American Airlines Employees React to Deferring 737 MAX Deliveries

Along with American’s decision to order new Boeing 787s to replacing aging 767s, 777-200s, and A330s, they’ve deferred delivery of 40 out of the 100 Boeing 737 MAXs they’ve ordered. These now aren’t scheduled to be delivered until 2025 – 2026.

One employee commented on American’s internal message board that “Maybe AA is really listening to the customers and decided the MAX isn’t all too popular!”

Indeed the 737 MAX has the airline’s new standard interior that may passengers are unhappy with. Distance from seat back to seat back has been reduced to 30 inches throughout economy. They’ve squeezed in more seats by shrinking the lavatories.

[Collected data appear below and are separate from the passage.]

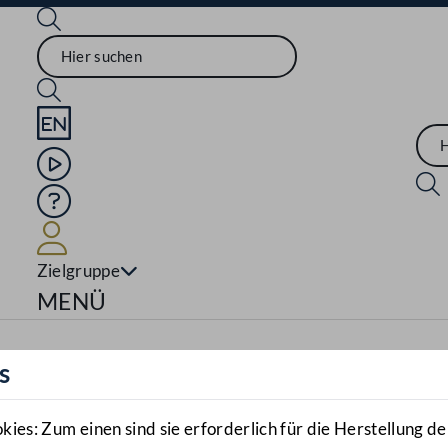
Sprache English
Mediathek
Hilfe
Benutzer
Zielgruppe
Navigationsmenü öffnen
MENÜ
s
es: Zum einen sind sie erforderlich für die Herstellung de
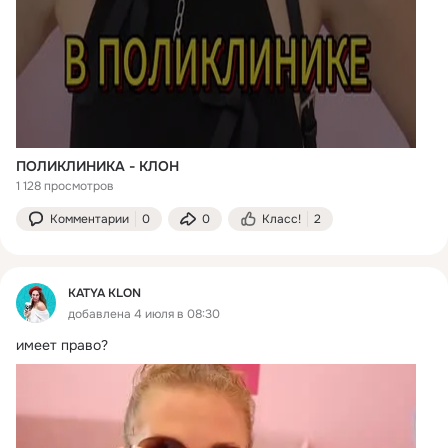
ПОЛИКЛИНИКА - КЛОН
1 128 просмотров
Комментарии
0
0
Класс!
2
KATYA KLON
добавлена 4 июля в 08:30
имеет право?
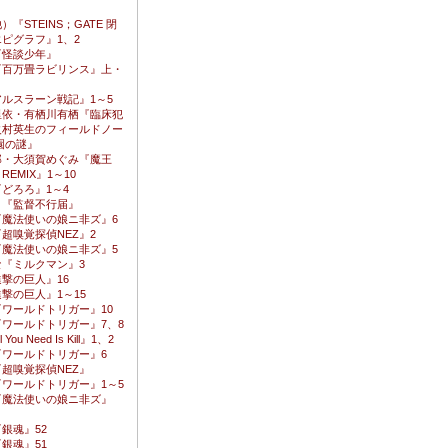
『STEINS；GATE 閉
ピグラフ』1、2
『怪談少年』
『百万畳ラビリンス』上・
ルスラーン戦記』1～5
里依・有栖川有栖『臨床犯
火村英生のフィールドノー
園の謎』
郎・大須賀めぐみ『魔王
E REMIX』1～10
どろろ』1～4
コ『監督不行届』
『魔法使いの娘ニ非ズ』6
超嗅覚探偵NEZ』2
『魔法使いの娘ニ非ズ』5
な『ミルクマン』3
撃の巨人』16
撃の巨人』1～15
ワールドトリガー』10
ワールドトリガー』7、8
You Need Is Kill』1、2
『ワールドトリガー』6
超嗅覚探偵NEZ』
ワールドトリガー』1～5
『魔法使いの娘ニ非ズ』
銀魂』52
銀魂』51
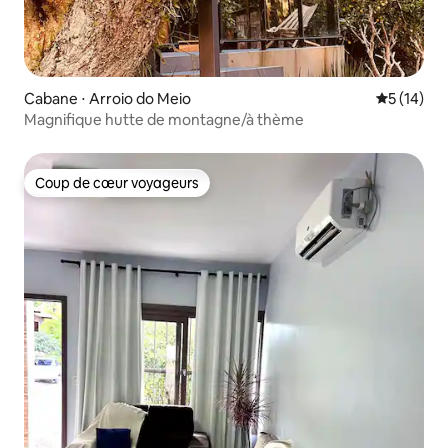
Cabane ⋅ Arroio do Meio
Évaluation
5 (14)
Magnifique hutte de montagne/à thème
Coup de cœur voyageurs
Coup de cœur voyageurs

And they’re removed seat back video screens. Even first class has less legroom.

The airline responds to criticism saying that most people carry their own devices anyway (though many don’t consider watching video on a call phone to be the equal of a seat back screen, and not every family of 5 has 5 iPads). They also note that the 737 MAX had been getting ratings from customers that are at least as good as for their other aircraft.

However I’ve noted first that you’d expect this because for the first several months they were giving away high speed internet on the aircraft, and second that this is truly ‘the soft bigotry of low expectations’ when compared to the legacy US Airways ‘basket of deplorables’ fleet.

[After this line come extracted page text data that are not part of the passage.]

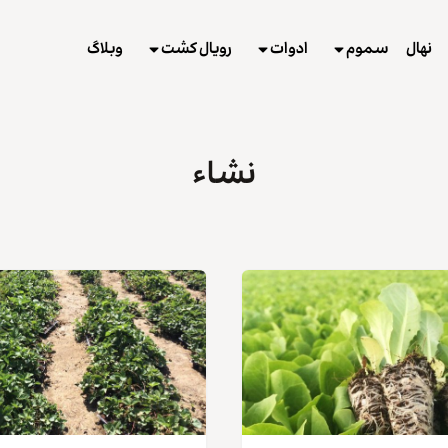
نهال
سموم
ادوات
رویال کشت
وبلاگ
نشاء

And indeed one American Airlines pilot calls the new standard lavatory the ‘most miserable experience in the world’ and refuses to deadhead on the aircraft.

Unfortunately contra this employee’s hope that American’s new inferior domestic product would be delayed alongside the deferral of new 737 MAXs, the deferment means that Boeing 737 Classics will fly longer in the fleet and will therefore go through the interior conversion program to give them the same densified seating and smushed lavatories as the 737 MAX known as Project Oasis.

Another employee points this out,

The [737 MAX] itself is fantastic what they decide to put inside (most likely a cheap product) is the problem. Oh and too many seats.

The conversation among employees continues, “OMG.. When I tell you I hate the MAX… hope they finally listen to the many complaints about the plane. It is awful.”

Another points out though, “AA doesn’t listen to customers.”

American seems focused on ConciergeKey customers and international premium cabins while degrading their domestic product. At least their domestic first class Kosher for Passover meals are good.

About Gary Leff

Gary Leff is one of the foremost experts in the field of miles, points, and frequent business travel - a topic he has covered since 2002. Co-founder of frequent flyer community InsideFlyer.com, emcee of the Freddie Awards, and named one of the "World's Top Travel Experts" by Conde' Nast Traveler (2010-Present) Gary has been a guest on most major news media, profiled in several top print publications, and published broadly on the topic of consumer loyalty. More About Gary »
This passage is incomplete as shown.